Condenados pela morte da missionária Dorothy Stang, em fevereiro de 2005, Rayfran das Neves, Amair Feijoli e Clodoaldo Batista vão passar a Páscoa com a família. Eles foram beneficiados com a saída temporária concedida a 500 presos no sistema prisional do Pará e devem retornar para a prisão na segunda-feira (5).

Para ser beneficiado com a saída temporária, é preciso ter bom comportamento, estar no regime aberto ou semiaberto e ter cumprido um sexto da pena. Clodoaldo Batista cumpre pena de 17 anos, enquanto Amair Feijoli da Cunha, o Tato, foi condenado a 18 anos por intermediar o crime. Já Rayfran das Neves Sales, réu confesso do crime, foi condenado a 28 anos de prisão. Como estão presos desde 2005, já cumpriram o período necessário para desfrutar do benefício.

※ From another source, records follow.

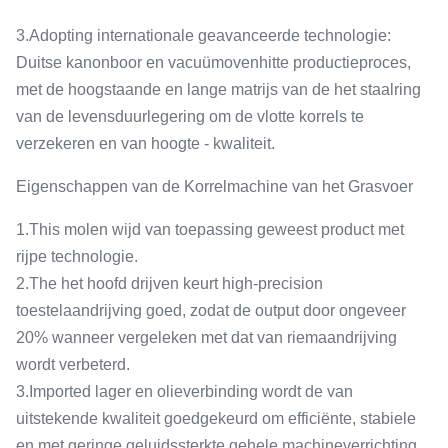
3.Adopting internationale geavanceerde technologie:
Duitse kanonboor en vacuümovenhitte productieproces,
met de hoogstaande en lange matrijs van de het staalring
van de levensduurlegering om de vlotte korrels te
verzekeren en van hoogte - kwaliteit.
Eigenschappen van de Korrelmachine van het Grasvoer
1.This molen wijd van toepassing geweest product met
rijpe technologie.
2.The het hoofd drijven keurt high-precision
toestelaandrijving goed, zodat de output door ongeveer
20% wanneer vergeleken met dat van riemaandrijving
wordt verbeterd.
3.Imported lager en olieverbinding wordt de van
uitstekende kwaliteit goedgekeurd om efficiënte, stabiele
en met geringe geluidssterkte gehele machineverrichting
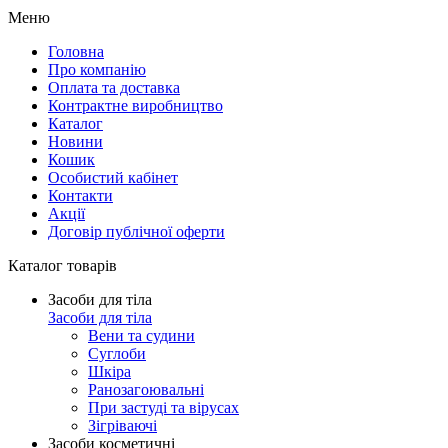
Меню
Головна
Про компанію
Оплата та доставка
Контрактне виробництво
Каталог
Новини
Кошик
Особистий кабінет
Контакти
Акції
Договір публічної оферти
Каталог товарів
Засоби для тіла
Засоби для тіла
Вени та судини
Суглоби
Шкіра
Ранозагоювальні
При застуді та вірусах
Зігріваючі
Засоби косметичні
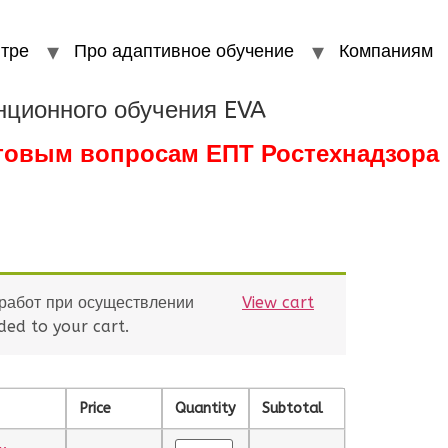
тре
Про адаптивное обучение
Компаниям
нционного обучения EVA
стовым вопросам ЕПТ Ростехнадзора
 работ при осуществлении
View cart
ed to your cart.
Price
Quantity
Subtotal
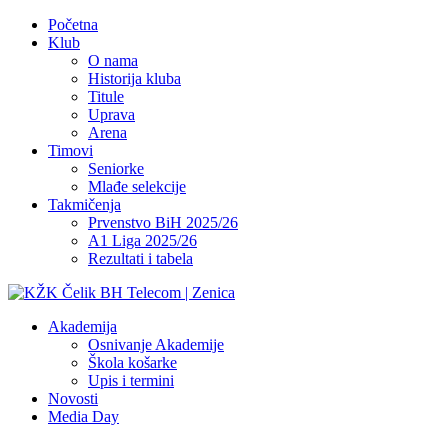
Početna
Klub
O nama
Historija kluba
Titule
Uprava
Arena
Timovi
Seniorke
Mlađe selekcije
Takmičenja
Prvenstvo BiH 2025/26
A1 Liga 2025/26
Rezultati i tabela
Akademija
Osnivanje Akademije
Škola košarke
Upis i termini
Novosti
Media Day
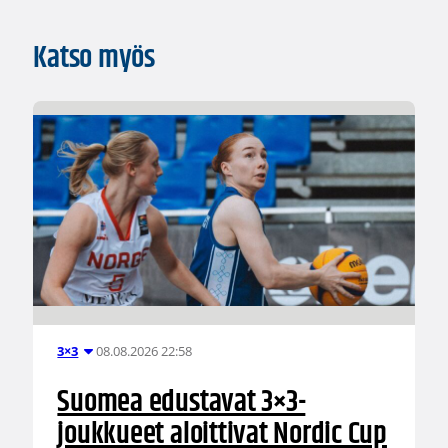
Katso myös
08.08.2026 22:58
3×3
Suomea edustavat 3×3-
joukkueet aloittivat Nordic Cup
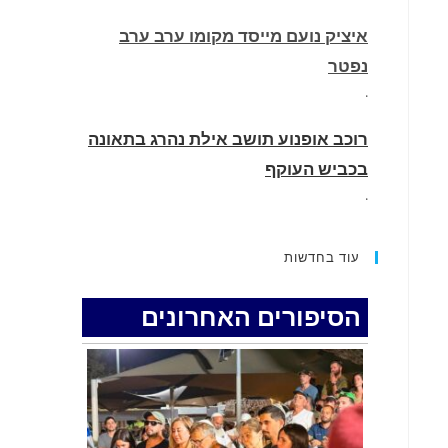
איציק נועם מייסד מקומו ערב ערב
נפטר
.
רוכב אופנוע תושב אילת נהרג בתאונה
בכביש העוקף
.
החופשה המשפחתית שהפכה למסע
עוד בחדשות
גניבות: הוגשו 15 כתבי אישום נגד בני
זוג שיחד עם ילדיהם יצאו למסע גניבות
הסיפורים האחרונים
באילת.
.
האדמה רועדת- סדרת רעידות אדמה
בחצי האי סיני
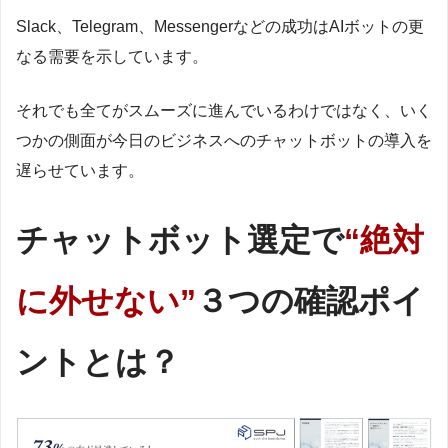
Slack、Telegram、Messengerなどの成功はAIボットの更
なる需要を示しています。
それでも全てがスムーズに進んでいるわけではなく、いく
つかの側面が今日のビジネスへのチャットボットの導入を
遅らせています。
チャットボット選定で
“絶対
に外せない”
３つの確認ポイ
ントとは？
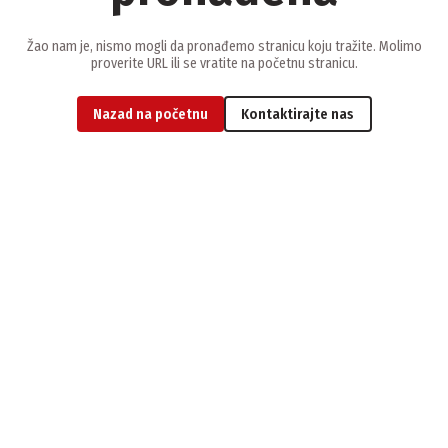
Žao nam je, nismo mogli da pronađemo stranicu koju tražite. Molimo
proverite URL ili se vratite na početnu stranicu.
Nazad na početnu
Kontaktirajte nas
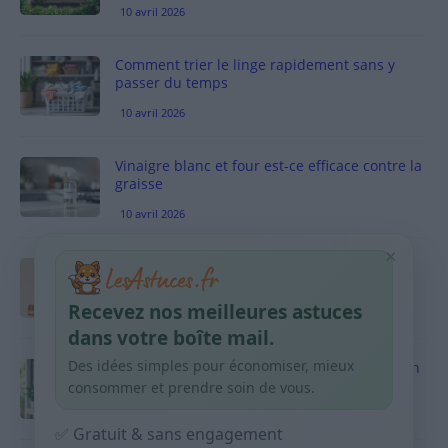
10 avril 2026
Comment trier le linge rapidement sans y
passer du temps
10 avril 2026
Vinaigre blanc et four est-ce efficace contre la
graisse
10 avril 2026
×
Taches pigmentaires : routine simple +
habitudes qui aident
Recevez nos meilleures astuces
9 avril 2026
dans votre boîte mail.
Des idées simples pour économiser, mieux
Produits ménagers : comment économiser en
courses sans acheter 10 sprays
consommer et prendre soin de vous.
9 avril 2026
✅ Gratuit & sans engagement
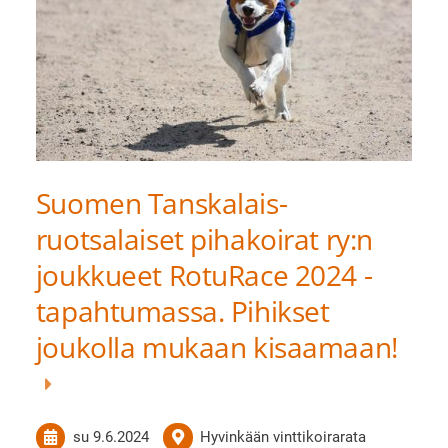
Suomen Tanskalais-
ruotsalaiset pihakoirat ry:n
joukkueet RotuRace 2024 -
tapahtumassa. Pihikset
joukolla mukaan kisaamaan!
su 9.6.2024
Hyvinkään vinttikoirarata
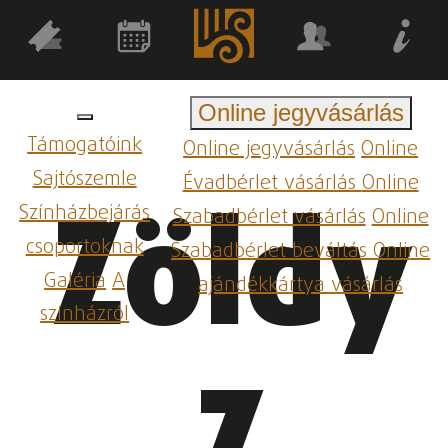
Online jegyvásárlás
Támogatóink
Online jegyvásárlás
Online
Sajtószemle
Évadbérlet vásárlás
Online
Zöldy
Színházbejárás
Szabadbérlet vásárlás
Online
csoportoknak
Szabadbérlet beváltás
Online
Galéria
A
ajándékkártya vásárlás
színházról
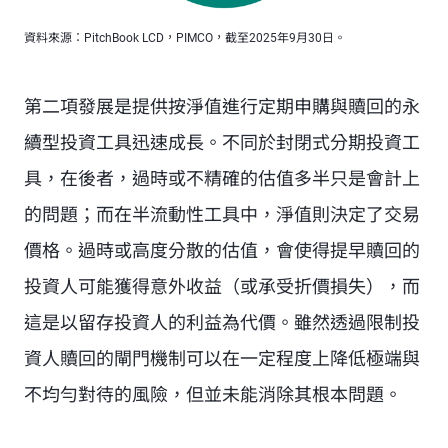
資料來源：PitchBook LCD，PIMCO，截至2025年9月30日。
第二項發展是提供按淨值進行定期申購與贖回的永
續型投資工具迅速成長。不同於封閉式分期投資工
具，在後者，過時或不精確的估值多半只是會計上
的問題；而在半流動性工具中，淨值則決定了交易
價格。過時或高度分散的估值，會使得提早贖回的
投資人可能獲得意外收益（或承受折價損失），而
這是以留存投資人的利益為代價。雖然透過限制投
資人贖回的閘門機制可以在一定程度上降低極端與
不均勻對待的風險，但並未能消除其根本問題。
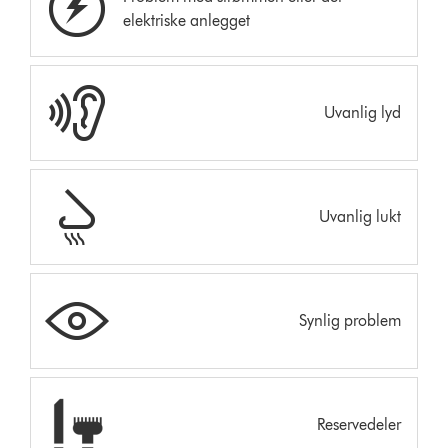
elektriske anlegget
Uvanlig lyd
Uvanlig lukt
Synlig problem
Reservedeler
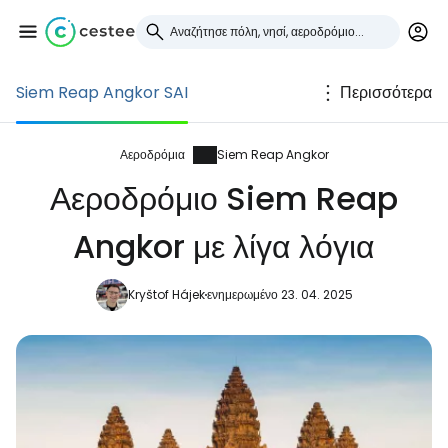
Siem Reap Angkor SAI
Περισσότερα
Συνδεθείτε στο Cestee
... η παγκόσμια ταξιδιωτική κοινότητα
Αεροδρόμια
Siem Reap Angkor
Αεροδρόμιο Siem Reap
Συνεχίστε με την Google
Angkor με λίγα λόγια
Kryštof Hájek
ενημερωμένο 23. 04. 2025
Συνεχίστε με το Facebook
Συνεχίστε με email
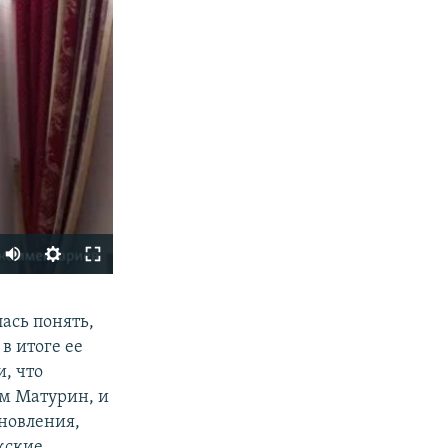
Auto
240p
SHARE
лась понять,
360p
в итоге ее
480p
, что
720p
ам Матурин, и
новления,
1080p
жские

Acusado de ser o mandante do assassinato da missionária, Vitalmiro Bastos de Moura, conhecido como Bida, tenta, no Supremo Tribunal Federal (STF), adiar o julgamento marcado para quarta-feira (31).
Vitalmiro foi, em princípio, condenado a 30 anos de prisão pelo Tribunal do Júri. Mas, em um segundo julgamento, em 6 de maio de 2008, foi inocentado, mediante uso de provas ilícitas. Por um recurso ao Tribunal de Justiça do Pará, a Corte estadual anulou a sentença do segundo júri por contrariedade às provas do processo e determinou que Bida respondesse ao processo criminal preso. Ele entrou com habeas corpus no STJ e conseguiu, por meio de liminar, a liberdade, mas a decisão foi cassada no julgamento do mérito. Atualmente, Bida encontra-se preso.
O julgamento do pedido de habeas corpus – que pede o adiamento do júri e a soltura de Bida – está com o ministro Cezar Peluso. Ele o remeteu ao Superior Tribunal de Justiça (STJ) que deverá prestar informações ao Supremo sobre a decisão de cassar a liberdade de Vitalmiro, determinada pela Justiça do Pará.